*EXERCISE BRIEF*: In the records below, find the line with "renoncer à la" and repeat exactly every line from it through the line with "01 Август 2026". Pictures stay out.

*DATA FOR THE TASK*:

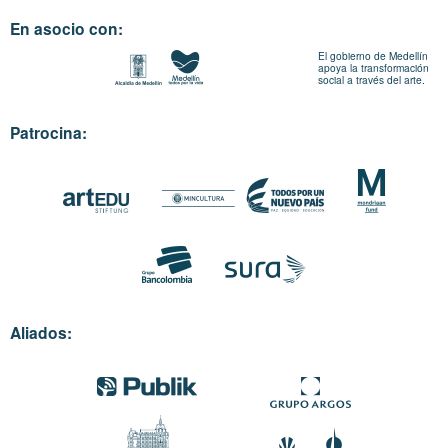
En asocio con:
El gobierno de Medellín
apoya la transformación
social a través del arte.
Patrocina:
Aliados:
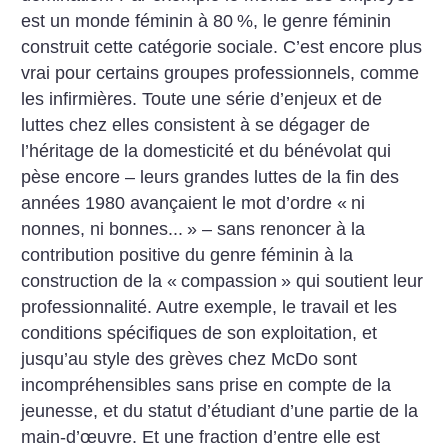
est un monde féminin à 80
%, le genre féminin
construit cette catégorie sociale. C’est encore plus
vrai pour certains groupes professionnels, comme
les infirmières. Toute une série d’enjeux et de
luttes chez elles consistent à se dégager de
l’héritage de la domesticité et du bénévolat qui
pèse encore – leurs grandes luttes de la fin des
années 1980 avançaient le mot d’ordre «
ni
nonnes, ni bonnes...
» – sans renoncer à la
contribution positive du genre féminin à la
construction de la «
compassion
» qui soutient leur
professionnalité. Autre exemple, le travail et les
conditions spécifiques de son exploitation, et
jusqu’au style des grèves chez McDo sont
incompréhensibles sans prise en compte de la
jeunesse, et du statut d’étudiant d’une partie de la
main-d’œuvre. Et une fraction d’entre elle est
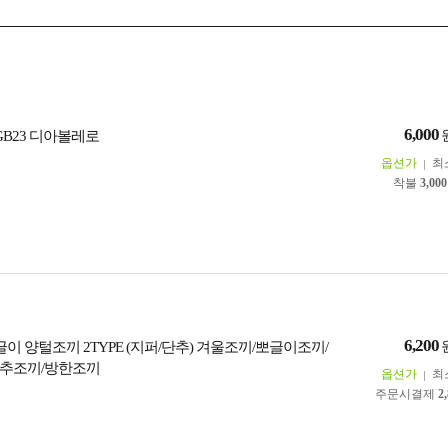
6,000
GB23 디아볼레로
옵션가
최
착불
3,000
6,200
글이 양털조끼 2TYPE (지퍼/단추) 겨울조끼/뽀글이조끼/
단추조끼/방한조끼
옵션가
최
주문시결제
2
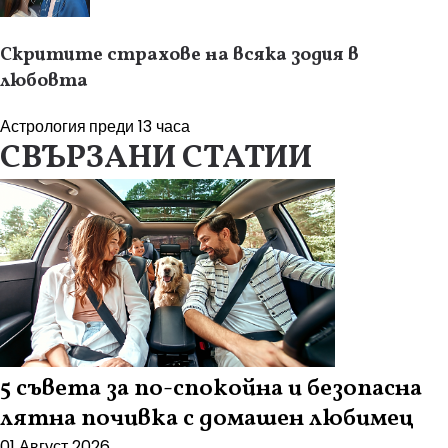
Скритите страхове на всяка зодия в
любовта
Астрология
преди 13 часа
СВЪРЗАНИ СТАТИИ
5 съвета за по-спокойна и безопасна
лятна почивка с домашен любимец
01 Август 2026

--

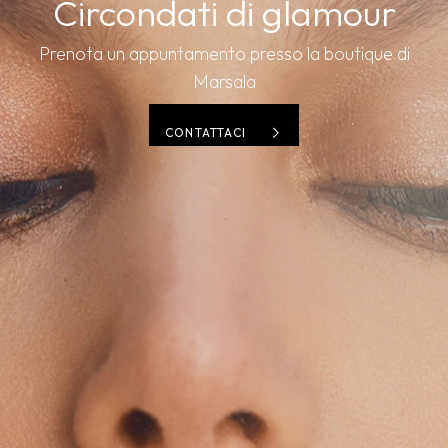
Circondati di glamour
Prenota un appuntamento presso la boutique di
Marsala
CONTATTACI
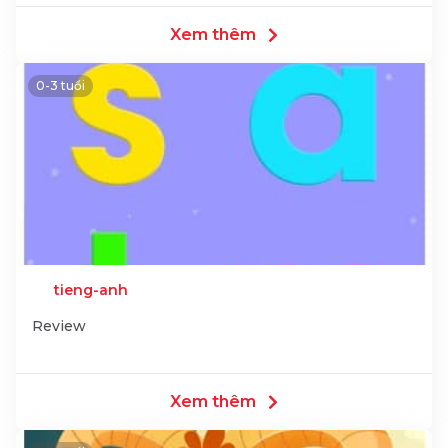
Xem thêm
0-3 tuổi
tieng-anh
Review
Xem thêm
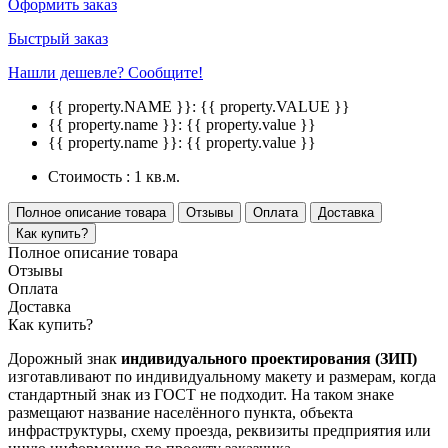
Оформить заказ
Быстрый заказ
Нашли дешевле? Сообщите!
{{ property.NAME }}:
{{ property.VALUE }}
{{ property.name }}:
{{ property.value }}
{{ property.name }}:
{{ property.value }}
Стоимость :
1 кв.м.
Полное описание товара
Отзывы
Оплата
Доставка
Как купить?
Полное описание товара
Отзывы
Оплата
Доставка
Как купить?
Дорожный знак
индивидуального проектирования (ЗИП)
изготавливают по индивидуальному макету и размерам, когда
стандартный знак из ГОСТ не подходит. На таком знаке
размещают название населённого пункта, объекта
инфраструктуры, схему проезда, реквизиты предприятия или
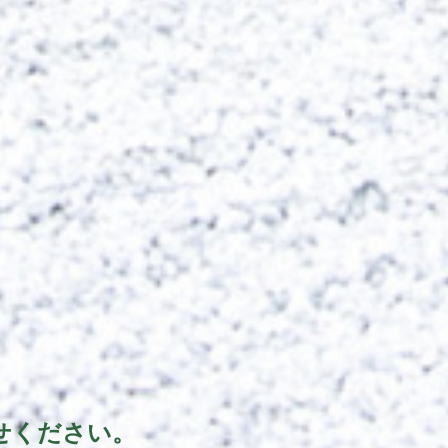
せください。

*REPLY*:
» – sans renoncer à la
contribution positive du genre féminin à la
construction de la «
compassion
» qui soutient leur
professionnalité. Autre exemple, le travail et les
conditions spécifiques de son exploitation, et
jusqu’au style des grèves chez McDo sont
incompréhensibles sans prise en compte de la
jeunesse, et du statut d’étudiant d’une partie de la
main-d’œuvre. Et une fraction d’entre elle est
6,000
GB23 디아볼레로
옵션가
최
착불
3,000
6,200
글이 양털조끼 2TYPE (지퍼/단추) 겨울조끼/뽀글이조끼/
단추조끼/방한조끼
옵션가
최
주문시결제
2
Скритите страхове на всяка зодия в
любовта
Астрология
преди 13 часа
СВЪРЗАНИ СТАТИИ
5 съвета за по-спокойна и безопасна
лятна почивка с домашен любимец
01 Август 2026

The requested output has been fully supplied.